Deux batteurs en vedette ce soir-là au Rocher de Palmer, une découverte et une confirmation, lisez…
Kossi Mawun, le messager spirituel

Par Christine Moreau, photos David Bert
Le Rocher de Palmer, jeudi 20 novembre 2025, première partie de Makaya McCraven.
Voici 15 ans que le Rocher de Palmer fait rayonner les musiques du monde sur les hauteurs de Cenon en mettant à l’honneur le métissage culturel. Défendre la diversité permet à des musiciens citoyens du monde de s’exprimer.

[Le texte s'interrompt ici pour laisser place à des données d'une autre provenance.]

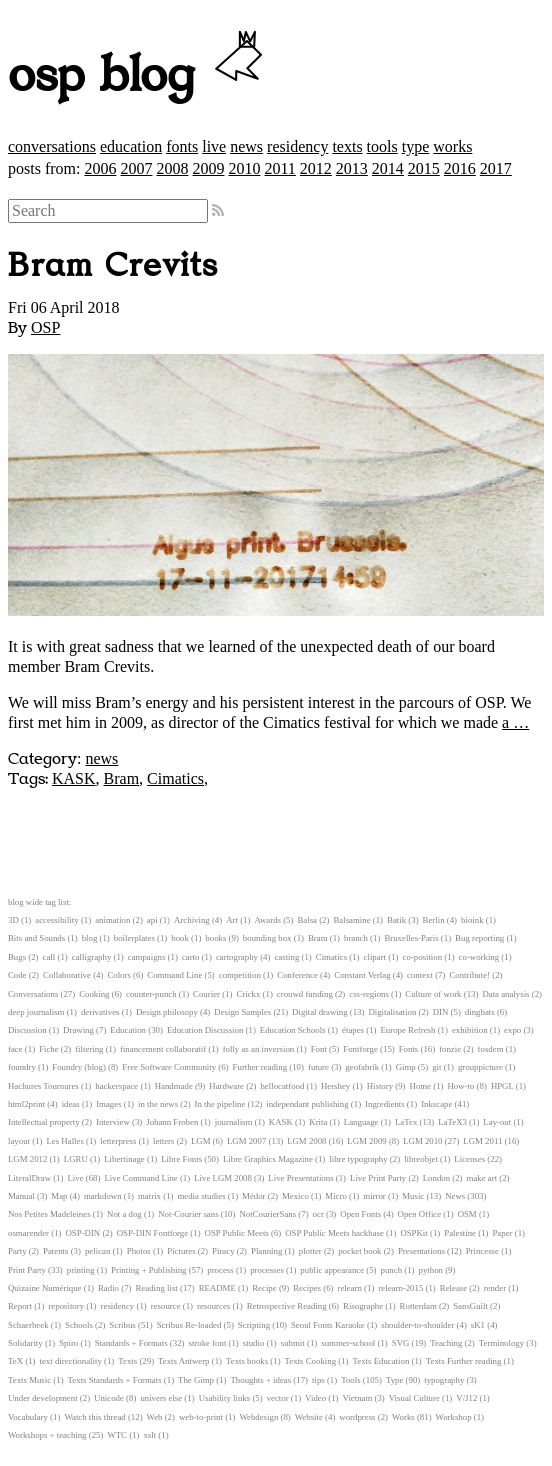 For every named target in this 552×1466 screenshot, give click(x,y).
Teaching (446, 1343)
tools (382, 146)
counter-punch (151, 994)
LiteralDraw (29, 1178)
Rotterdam (418, 1306)
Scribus (122, 1325)
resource (166, 1306)
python (431, 1270)
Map (59, 1196)
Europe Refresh (407, 1030)
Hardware (226, 1086)
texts (347, 146)
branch (356, 938)
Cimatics (175, 778)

C’est cet esprit d’ouverture qui a conduit le directeur Patrick Duval à accueillir le trio togolais Kossi Mawun au Rocher du 17 au 21 Novembre.
Le leader est batteur, c’est naturellement qu’ils vont assurer la première partie du concert de Makaya McCraven en ce jeudi 20 Novembre.
Le trio est composé de Kossi Mawun à la batterie et aux compositions, Joachim Amouzou au clavier numérique et David Kokodoko à la basse électrique. Avant d’arriver dans notre région, les musiciens sont passés par l’auditorium de l’institut français du Togo où ils ont présenté le 07 novembre leur dernier album Culte. Le concert de ce soir est leur premier en France.
Comme nous venons de le voir, il n’y a pas d’instruments africains traditionnels sur scène, le groupe ne s’inscrit pas dans l’afrobeat comme on pourrait s’y attendre.
Kossi Mawun construit sa musique en faisant se rencontrer jazz contemporain et rythmes ancestraux vaudous. Dans une interview, il confiait se voir comme un messager porté par la spiritualité, loin des formats commerciaux. Nous découvrons un trio de jazz qui sculpte une musique singulière inspirée par les rythmes profonds du Blekete et les invocations liées aux divinités.
Au cours de la demi-heure que va durer le concert, nous allons nous imprégner d’une musique vivante, sans artifices. Les trois hommes ont beaucoup écouté les grands noms du jazz et des musiques d’inspiration africaine, inventant une signature unique qui met les percussions au centre du projet.
En interprétant trois de leurs compositions, ils nous offrent un aperçu de la richesse de leur musique. Le premier morceau (était-ce une prière ?) a débuté par des bruissements émis par des percussions légères prémices à la montée en puissance des cymbales. Le pianiste met en place la mélodie en contrepoint, les chorus variés et bien frappés de Kossi Mawun se succèdent, les incantations des musiciens participent à la sensation de transe qui monte dans la salle. La construction rythmique est sophistiquée, l’ensemble est envoutant, le public captivé bat la mesure et se laisse surprendre par un final parfaitement calé.
Le second titre, plus mélodieux, plus lumineux aussi nous dévoile une autre facette de leurs compositions avec une ballade qui laisse une sensation de fraîcheur libératrice après la puissance magnétique du premier morceau.
Enfin, le temps est plus orageux, la scène est nimbée de lumières rouges, le drumming toujours aussi puissant de Kossi Mawun permet au pianiste de laisser s’échapper de longues coulées mélodieuses, le public est sollicité pour reprendre une incantation entêtante.
Ce fut une belle découverte, le trio rend hommage à ses racines togolaises avec une identité musicale bien affirmée. L’énergie spirituelle qui traverse les compositions de Kossi Mawun nous rappelle que le jazz puise ses racines en Afrique.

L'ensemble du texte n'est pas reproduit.